There are a variety of systems methods that can help to do this. But following are some tips from a EUROCONTROL White Paper just published, Systems Thinking for Safety: Ten Principles.

  1. Involve the right people. The people who do the work are the specialists in their work and are critical for system improvement. When trying to make sense of situations and systems, who do we need to involve as co-investigators, co-designers, co-decision makers and co-learners?
  2. Listen to people’s stories and experiences. People do things that make sense to them given their goals, understanding of the situation and focus of attention at that time. How will we understand other’s (multiple) experiences with automation from their local perspectives?
  3. Reflect on your mindset, assumptions and language. People usually set out to do their best and achieve a good outcome. How can we move toward a mindset of openness, trust and fairness, understanding actions in context using non-judgmental and non-blaming language?
  4. Consider the demand on the system and the pressure this imposes. Demands and pressures relating to efficiency and capacity have a fundamental effect on performance. How can we understand demand and pressure over time from the perspectives of the relevant field experts, and how this affects their expectations and the system’s ability to respond?
  5. Investigate the adequacy of resources and the appropriateness of constraints. Success depends on adequate resources and appropriate constraints. How can we make sense of the effects of resources and constraints, on people and the system, including the ability to meet demand, the flow of work and system performance as a whole?
  6. Look at the flows of work, not isolated snapshots. Work progresses in flows of inter-related and interacting activities. How can we map the flows of work from end to end through the system, and the interactions between the human, technical, information, social, political, economic and organizational elements?
  7. Understand trade-offs. People have to apply trade-offs in order to resolve goal conflicts and to cope with the complexity of the system and the uncertainty of the environment. How can we best understand the trade-offs that we all system stakeholders make when it comes to automation with changes in demands, pressure, resources and constraints – during design, development, operation and maintenance?
  8. Understand necessary adjustments and variability. Continual adjustments are necessary to cope with variability in demands and conditions, and performance of the same task or activity will vary. How can we get and understanding of performance adjustments and variability in normal operations as well as in unusual situations, over the short or longer term?
  9. Consider cascades and surprises. System behavior in complex systems is often emergent; it cannot be reduced to the behavior of components and is often not as expected. How can we get a picture of how our systems operate and interact in ways not expected or planned for during design and implementation, including surprises related to automation in use and how disturbances cascade through the system?
  10. Understand everyday work. Success and failure come from the same source – ordinary work. How can best observe and discuss how ordinary work is actually done?

Conclusion

If it weren’t for the people, it is true that there would be no-one to get tangled up in the machinery. But if it weren’t for the people, there would be no system at all: no purpose, no demand, no performance. We need to reflect, then, on our mindsets about us, the people, about the systems we work with and within, and about how we will ensure that things go right.

References

Dul, J., Bruder, R., Buckle, P., Carayon, P., Falzon, P., Marras., W.S., Wilson, J.R., & van der Doelen, B. (2012). A strategy for human factors/ergonomics: Developing the discipline and profession. Ergonomics, 55(4), 377-395.

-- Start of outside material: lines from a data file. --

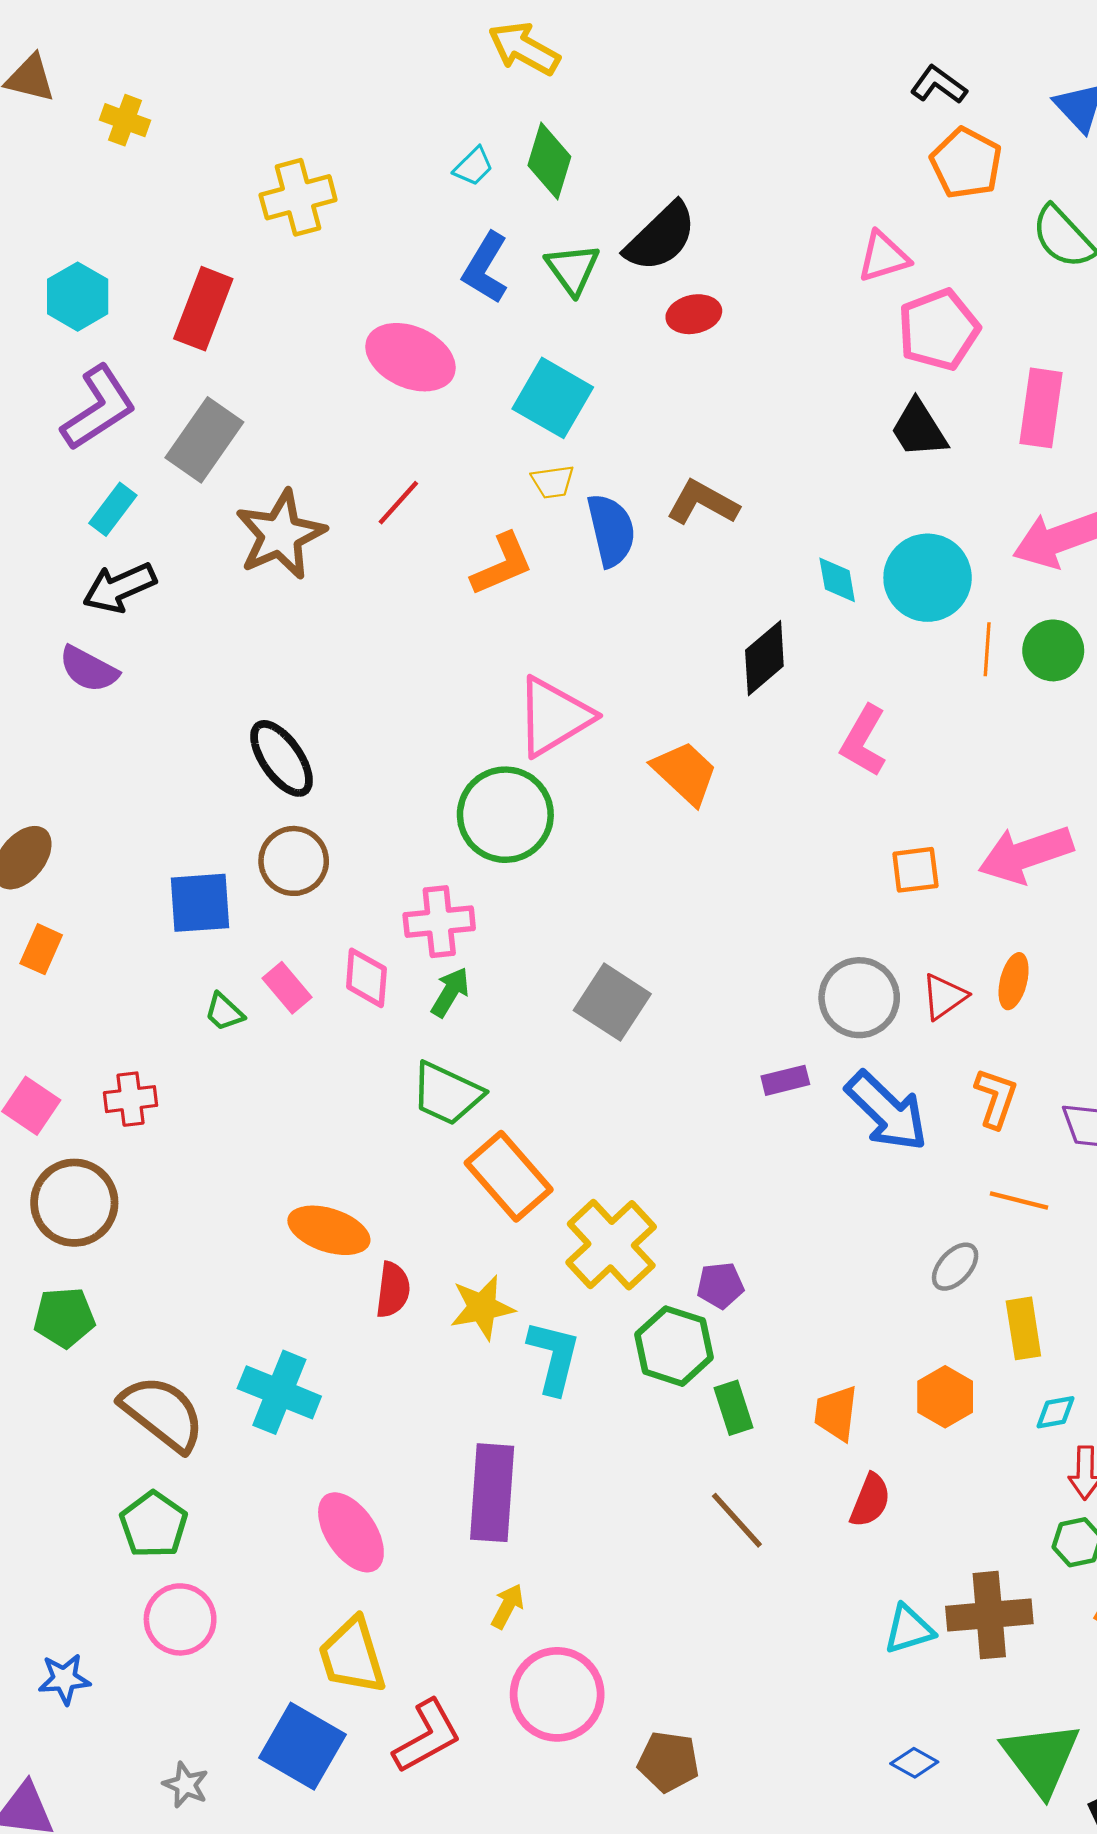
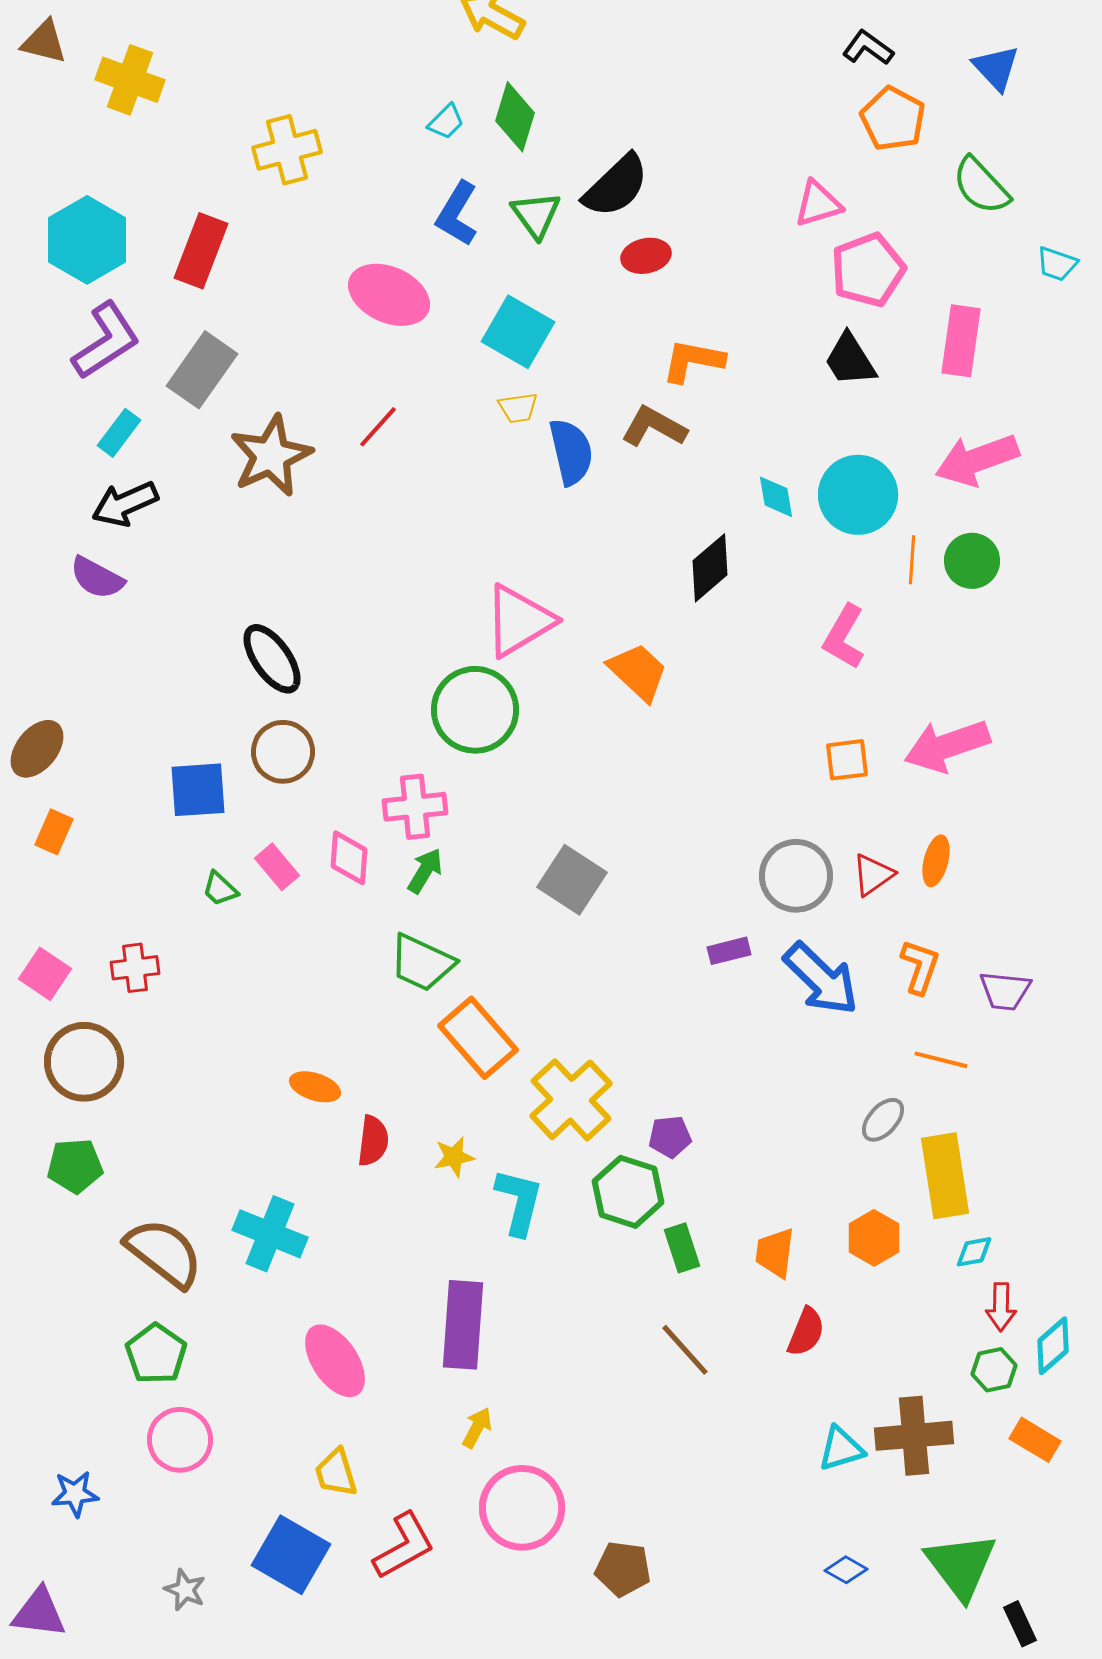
yellow cross: (125, 120) -> (130, 80), size x1.5
cyan hexagon: (78, 297) -> (87, 240), size x1.4
orange L-shape: (502, 564) -> (693, 361), moved, turned -146
pink L-shape: (864, 741) -> (844, 637), moved
orange ellipse: (329, 1230) -> (315, 1087), size x0.7
yellow star: (482, 1307) -> (454, 1157), size x0.7
yellow rectangle: (1023, 1328) -> (945, 1176), size x1.5
yellow trapezoid: (352, 1656) -> (336, 1473), size x0.7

EUROCONTROL (2013). From Safety-I to Safety-II (A white paper). EUROCONTROL.

EUROCONTROL (2014). Systems Thinking for Safety: Ten Principles (A white paper). EUROCONTROL.

Hollnagel, E. (2014). Safety-I and Safety-II. The Past and Future of Safety Management. Ashgate.

Maslow, A. H. (1966). Psychology of Science: A Reconnaissance. Gateway Editions.

McGregor, D. (1960). The human side of enterprise, New York, McGrawHill.

Vonnegut, V. (1999). Player Piano. The Dial Press.